823.51/145: Telegram

The Ambassador in Peru (Norweb) to the Secretary of State

1066. Reference Department’s telegram No. 881, August 5, 10 p.m. For the Under Secretary. The subject has been discussed recently with the President and the Finance Minister. Possibly the President’s radio statement, reported in my despatch No. 7409 of July 2075 and repeated in his annual message to Congress, was a result. In paraphrase he said: “We have totally cancelled many foreign obligations, no foreign loans have been floated and the settlement of the foreign debt is under study depending on the goodwill of our creditors to reach an honest and equitable agreement. No part of the credit opened 3 years ago by the Export-Import Bank for $25,000,000 has been used”.76

On the basis of this statement, I recently requested that I be provided with some offer for settlement to take with me on my contemplated trip to Washington in September (see my letter to Mr. Bonsal dated August 2).75 The President informed me he would discuss the subject with the Finance Minister who stated early this week that he is giving attention to the matter and hopes to have something for me to present to Washington for discussion. He also mentioned that the Council of Ministers had given him authority immediately to effect complete payment of the entire postal debt without further temporizing with partial payments in monthly or quarterly installments. Although there is no budgetal provision for payment of the postal debt he proposes to sell public works bonds in an amount sufficient to effect the full payment.77

Accordingly there seems to be some sound basis for belief that the President and associated Peruvian authorities are giving serious thought to the problem of regularizing the financial position of the Government.
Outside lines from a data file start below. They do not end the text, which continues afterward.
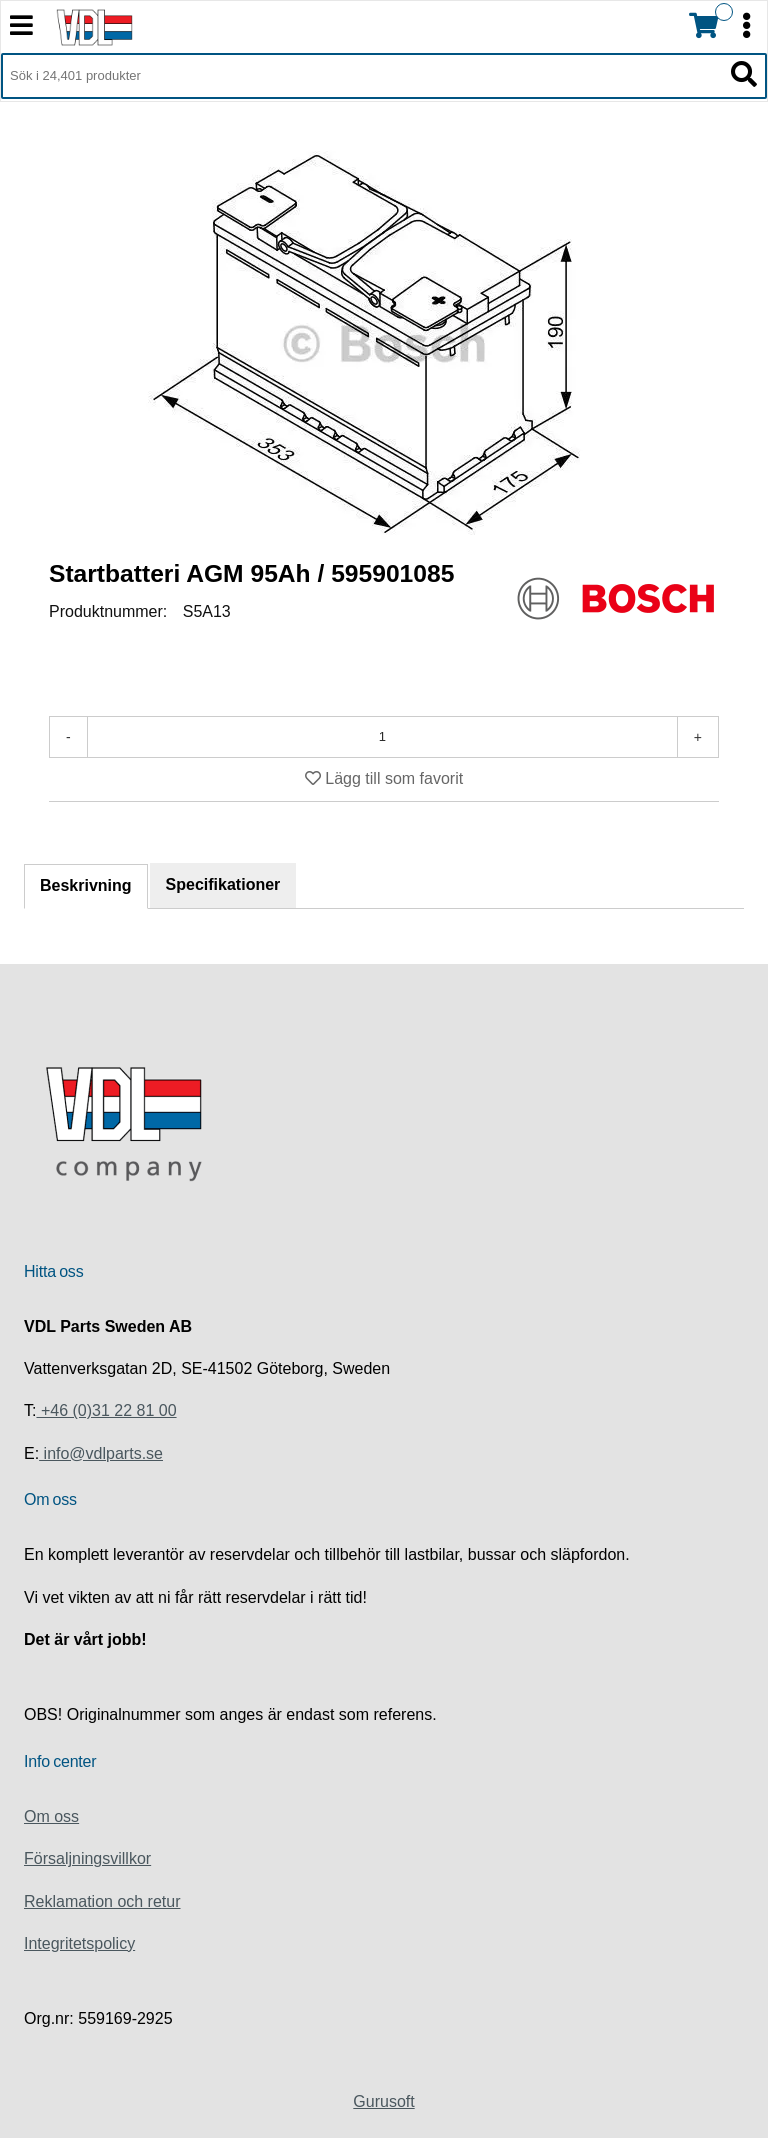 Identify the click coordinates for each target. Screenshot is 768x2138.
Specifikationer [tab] (223, 884)
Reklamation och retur (102, 1901)
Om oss (51, 1816)
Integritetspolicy (79, 1943)
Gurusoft (383, 2101)
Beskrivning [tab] (86, 885)
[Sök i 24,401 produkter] (361, 76)
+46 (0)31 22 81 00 (106, 1410)
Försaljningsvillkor (87, 1858)
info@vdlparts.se (101, 1453)
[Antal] (382, 737) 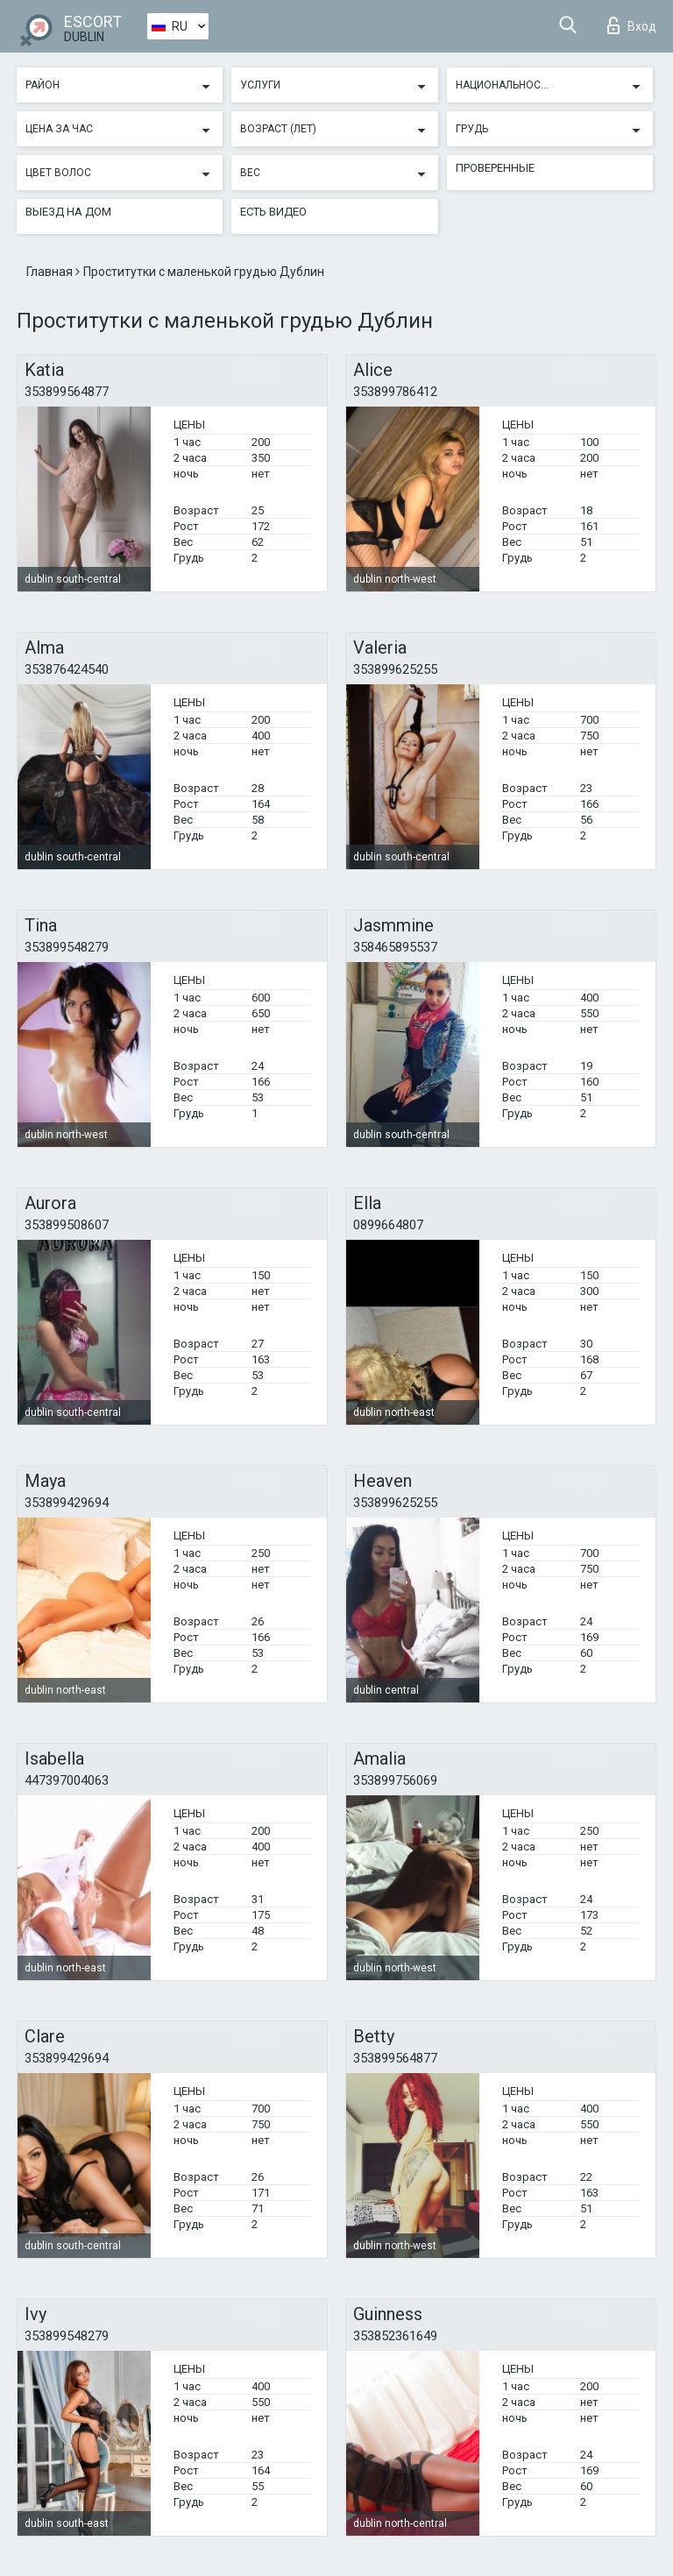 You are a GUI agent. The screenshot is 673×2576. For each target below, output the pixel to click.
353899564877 (67, 392)
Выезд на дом (68, 211)
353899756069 (395, 1780)
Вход (631, 25)
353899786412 (395, 392)
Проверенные (495, 167)
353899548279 (67, 947)
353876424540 (67, 669)
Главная (50, 272)
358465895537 (395, 947)
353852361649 (395, 2336)
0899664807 (388, 1225)
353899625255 (395, 669)
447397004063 (67, 1780)
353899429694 (67, 1503)
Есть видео (273, 211)
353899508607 (67, 1225) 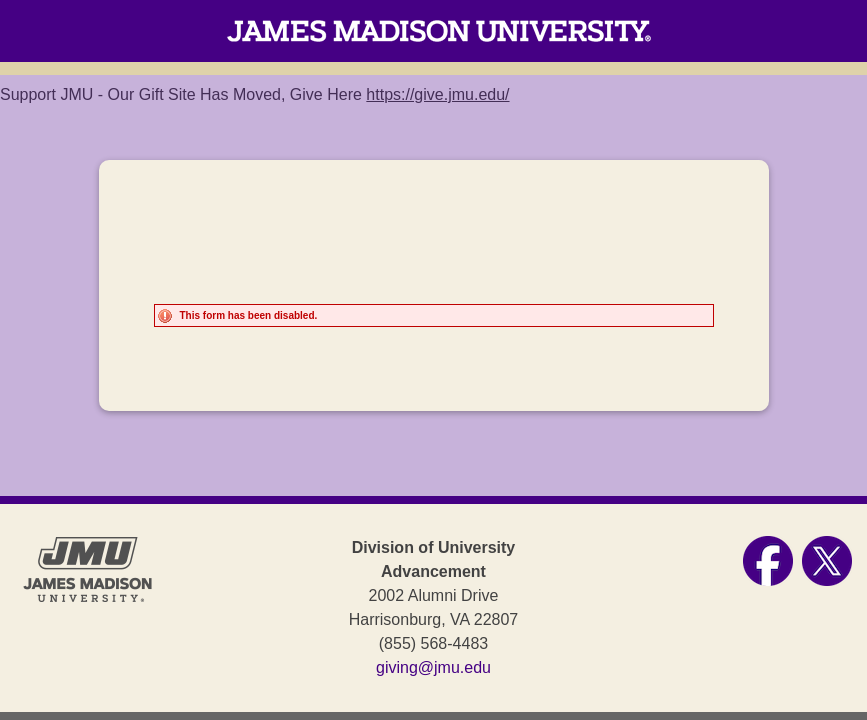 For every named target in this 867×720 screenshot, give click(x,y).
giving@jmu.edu (433, 667) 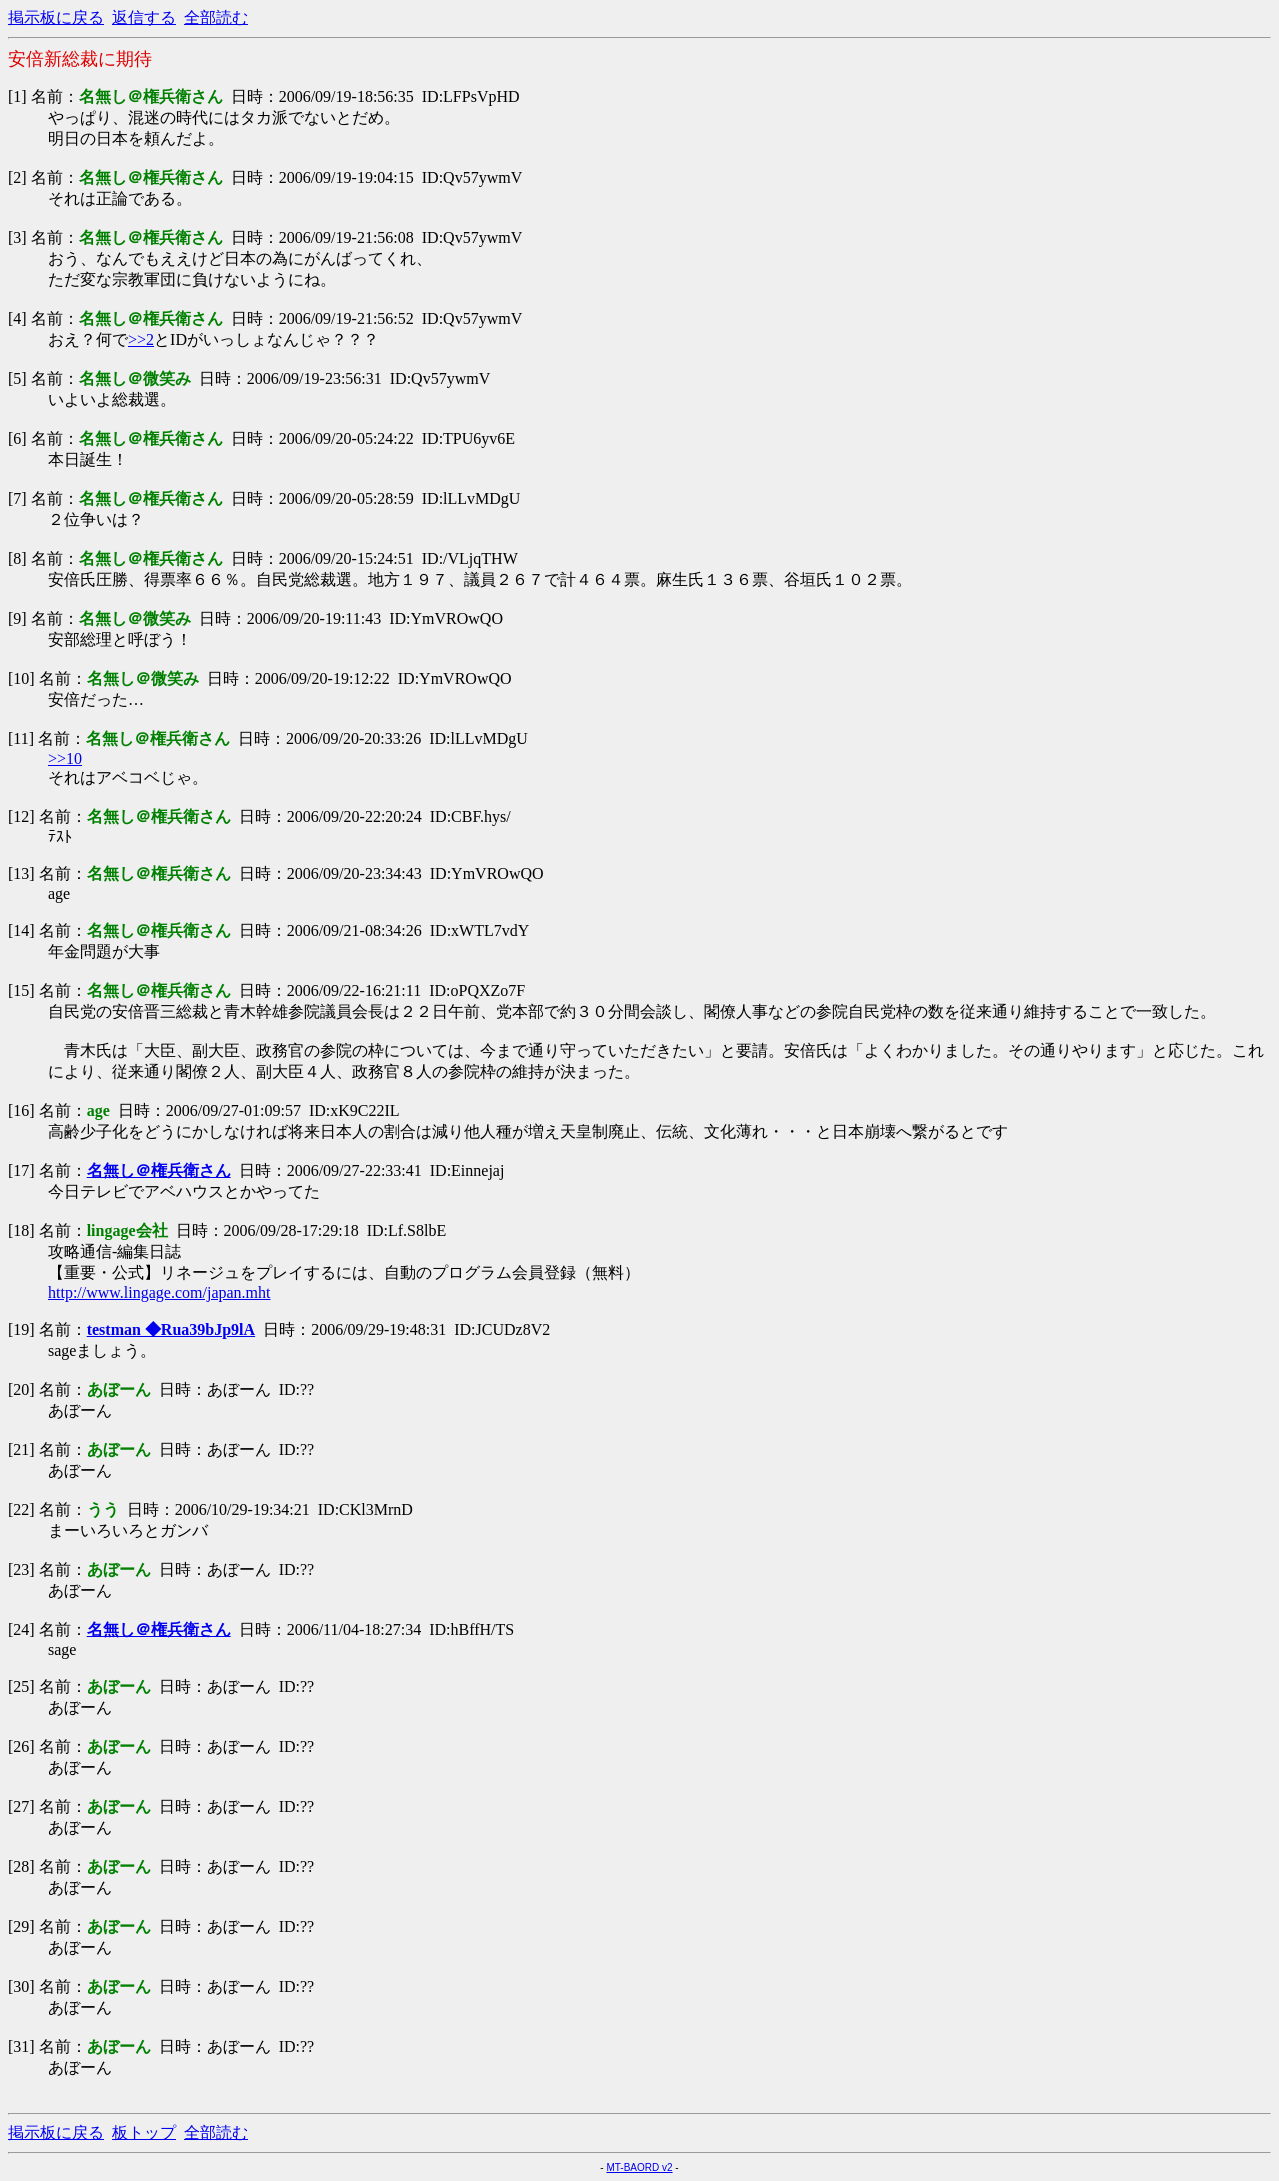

Consequently strengthened by your telegram under [Page 751] acknowledgment I shall be in a position with some prospects of progress again to confer with the President on the question of Peru’s financial obligations to the United States.

Norweb
  1. Not printed.
  2. See Foreign Relations, 1940, vol. v, pp. 1135 ff.
  3. Not printed.
  4. In despatch No. 7665, August 20, 1943, the Ambassador reported that the Minister contemplated selling the bonds on the open market in sufficient amount to cover the agreed postal debt to the United States of $308,000 (811.71223/57).